Segment Start: Data excerpts

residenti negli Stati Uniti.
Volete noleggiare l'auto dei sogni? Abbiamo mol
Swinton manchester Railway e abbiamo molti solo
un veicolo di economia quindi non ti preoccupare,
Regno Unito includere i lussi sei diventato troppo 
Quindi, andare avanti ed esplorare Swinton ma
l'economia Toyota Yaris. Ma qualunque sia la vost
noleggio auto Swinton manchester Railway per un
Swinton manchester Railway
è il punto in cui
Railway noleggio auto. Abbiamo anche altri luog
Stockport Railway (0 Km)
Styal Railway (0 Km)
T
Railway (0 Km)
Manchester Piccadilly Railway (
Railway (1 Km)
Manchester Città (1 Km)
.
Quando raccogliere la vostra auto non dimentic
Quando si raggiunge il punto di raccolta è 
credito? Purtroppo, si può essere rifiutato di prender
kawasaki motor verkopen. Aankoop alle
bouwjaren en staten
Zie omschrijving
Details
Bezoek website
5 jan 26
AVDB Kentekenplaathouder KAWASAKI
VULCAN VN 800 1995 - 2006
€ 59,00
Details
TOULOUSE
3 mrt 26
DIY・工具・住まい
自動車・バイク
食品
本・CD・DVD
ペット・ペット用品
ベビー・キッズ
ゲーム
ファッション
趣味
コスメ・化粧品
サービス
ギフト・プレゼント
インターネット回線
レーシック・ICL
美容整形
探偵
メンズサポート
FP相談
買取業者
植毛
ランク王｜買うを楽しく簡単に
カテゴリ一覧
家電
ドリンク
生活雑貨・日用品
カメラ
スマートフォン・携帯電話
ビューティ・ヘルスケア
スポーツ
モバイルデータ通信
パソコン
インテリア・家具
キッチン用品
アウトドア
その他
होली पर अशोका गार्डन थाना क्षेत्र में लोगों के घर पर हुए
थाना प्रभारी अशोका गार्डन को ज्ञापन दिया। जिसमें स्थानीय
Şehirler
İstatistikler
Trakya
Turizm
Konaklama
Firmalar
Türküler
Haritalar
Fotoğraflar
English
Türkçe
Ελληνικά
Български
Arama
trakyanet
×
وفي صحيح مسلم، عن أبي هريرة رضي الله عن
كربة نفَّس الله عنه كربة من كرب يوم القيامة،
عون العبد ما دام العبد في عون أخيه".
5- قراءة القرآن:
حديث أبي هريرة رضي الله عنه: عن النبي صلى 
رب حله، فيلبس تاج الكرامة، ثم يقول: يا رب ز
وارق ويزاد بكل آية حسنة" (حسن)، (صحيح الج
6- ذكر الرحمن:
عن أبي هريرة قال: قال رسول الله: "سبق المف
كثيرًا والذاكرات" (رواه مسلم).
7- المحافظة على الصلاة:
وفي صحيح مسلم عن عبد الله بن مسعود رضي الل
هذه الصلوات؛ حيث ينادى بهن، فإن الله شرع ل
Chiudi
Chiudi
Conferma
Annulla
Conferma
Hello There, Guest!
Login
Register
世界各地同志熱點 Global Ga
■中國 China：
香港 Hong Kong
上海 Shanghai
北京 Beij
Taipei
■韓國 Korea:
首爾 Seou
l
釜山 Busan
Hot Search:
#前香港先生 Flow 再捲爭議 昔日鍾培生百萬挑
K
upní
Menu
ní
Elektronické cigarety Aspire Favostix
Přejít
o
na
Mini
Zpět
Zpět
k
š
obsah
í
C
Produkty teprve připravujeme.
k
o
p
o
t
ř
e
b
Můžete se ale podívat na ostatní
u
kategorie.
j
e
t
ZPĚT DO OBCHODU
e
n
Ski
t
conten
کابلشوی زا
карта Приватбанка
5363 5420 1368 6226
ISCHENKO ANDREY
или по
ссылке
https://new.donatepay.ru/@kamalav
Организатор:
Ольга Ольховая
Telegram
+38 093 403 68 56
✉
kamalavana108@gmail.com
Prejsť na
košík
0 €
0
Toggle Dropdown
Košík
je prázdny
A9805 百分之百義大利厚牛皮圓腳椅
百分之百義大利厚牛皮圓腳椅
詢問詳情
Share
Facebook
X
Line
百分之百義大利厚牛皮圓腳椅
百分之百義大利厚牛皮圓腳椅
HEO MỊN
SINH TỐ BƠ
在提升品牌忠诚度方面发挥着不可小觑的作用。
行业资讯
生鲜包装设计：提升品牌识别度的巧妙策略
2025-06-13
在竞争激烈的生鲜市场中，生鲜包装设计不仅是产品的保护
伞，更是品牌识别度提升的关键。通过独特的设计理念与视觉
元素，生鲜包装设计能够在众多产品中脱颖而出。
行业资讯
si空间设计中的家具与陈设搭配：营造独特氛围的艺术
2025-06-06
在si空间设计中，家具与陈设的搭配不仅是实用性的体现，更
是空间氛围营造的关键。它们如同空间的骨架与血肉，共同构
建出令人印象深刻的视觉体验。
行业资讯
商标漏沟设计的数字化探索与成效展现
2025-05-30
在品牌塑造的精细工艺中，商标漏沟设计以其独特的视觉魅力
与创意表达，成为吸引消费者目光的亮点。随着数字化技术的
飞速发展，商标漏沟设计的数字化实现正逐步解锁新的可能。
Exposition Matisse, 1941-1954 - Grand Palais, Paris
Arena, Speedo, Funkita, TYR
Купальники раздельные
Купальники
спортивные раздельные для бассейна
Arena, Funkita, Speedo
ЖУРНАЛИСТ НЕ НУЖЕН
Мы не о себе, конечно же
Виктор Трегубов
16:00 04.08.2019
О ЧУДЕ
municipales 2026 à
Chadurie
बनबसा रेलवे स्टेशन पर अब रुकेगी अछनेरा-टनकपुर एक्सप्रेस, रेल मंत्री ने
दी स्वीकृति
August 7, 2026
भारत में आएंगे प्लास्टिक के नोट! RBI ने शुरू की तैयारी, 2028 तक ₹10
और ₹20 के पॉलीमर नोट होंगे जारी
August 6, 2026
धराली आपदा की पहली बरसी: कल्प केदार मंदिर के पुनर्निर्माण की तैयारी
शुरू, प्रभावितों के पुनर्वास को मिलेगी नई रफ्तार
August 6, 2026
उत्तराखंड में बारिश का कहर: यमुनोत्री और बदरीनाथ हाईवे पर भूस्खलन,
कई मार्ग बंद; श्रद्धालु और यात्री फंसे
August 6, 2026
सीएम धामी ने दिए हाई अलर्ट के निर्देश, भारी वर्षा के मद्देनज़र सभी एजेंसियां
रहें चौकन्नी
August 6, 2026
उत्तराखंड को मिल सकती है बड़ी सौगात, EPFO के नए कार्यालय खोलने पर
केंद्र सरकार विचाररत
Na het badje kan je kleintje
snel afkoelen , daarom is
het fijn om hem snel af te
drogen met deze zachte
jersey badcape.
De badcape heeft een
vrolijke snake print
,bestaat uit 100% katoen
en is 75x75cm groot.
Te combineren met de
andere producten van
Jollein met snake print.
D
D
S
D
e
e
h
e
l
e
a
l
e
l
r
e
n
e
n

Segment End: Data excerpts

_What to work on_.
Your task is to restate, word for word, the lines from the beginning of the records to the line with "وفي صحيح مسلم، عن أبي هريرة رضي الله عن", inclusive.

_Result for this exercise_.
residenti negli Stati Uniti.
Volete noleggiare l'auto dei sogni? Abbiamo mol
Swinton manchester Railway e abbiamo molti solo
un veicolo di economia quindi non ti preoccupare,
Regno Unito includere i lussi sei diventato troppo 
Quindi, andare avanti ed esplorare Swinton ma
l'economia Toyota Yaris. Ma qualunque sia la vost
noleggio auto Swinton manchester Railway per un
Swinton manchester Railway
è il punto in cui
Railway noleggio auto. Abbiamo anche altri luog
Stockport Railway (0 Km)
Styal Railway (0 Km)
T
Railway (0 Km)
Manchester Piccadilly Railway (
Railway (1 Km)
Manchester Città (1 Km)
.
Quando raccogliere la vostra auto non dimentic
Quando si raggiunge il punto di raccolta è 
credito? Purtroppo, si può essere rifiutato di prender
kawasaki motor verkopen. Aankoop alle
bouwjaren en staten
Zie omschrijving
Details
Bezoek website
5 jan 26
AVDB Kentekenplaathouder KAWASAKI
VULCAN VN 800 1995 - 2006
€ 59,00
Details
TOULOUSE
3 mrt 26
DIY・工具・住まい
自動車・バイク
食品
本・CD・DVD
ペット・ペット用品
ベビー・キッズ
ゲーム
ファッション
趣味
コスメ・化粧品
サービス
ギフト・プレゼント
インターネット回線
レーシック・ICL
美容整形
探偵
メンズサポート
FP相談
買取業者
植毛
ランク王｜買うを楽しく簡単に
カテゴリ一覧
家電
ドリンク
生活雑貨・日用品
カメラ
スマートフォン・携帯電話
ビューティ・ヘルスケア
スポーツ
モバイルデータ通信
パソコン
インテリア・家具
キッチン用品
アウトドア
その他
होली पर अशोका गार्डन थाना क्षेत्र में लोगों के घर पर हुए
थाना प्रभारी अशोका गार्डन को ज्ञापन दिया। जिसमें स्थानीय
Şehirler
İstatistikler
Trakya
Turizm
Konaklama
Firmalar
Türküler
Haritalar
Fotoğraflar
English
Türkçe
Ελληνικά
Български
Arama
trakyanet
×
وفي صحيح مسلم، عن أبي هريرة رضي الله عن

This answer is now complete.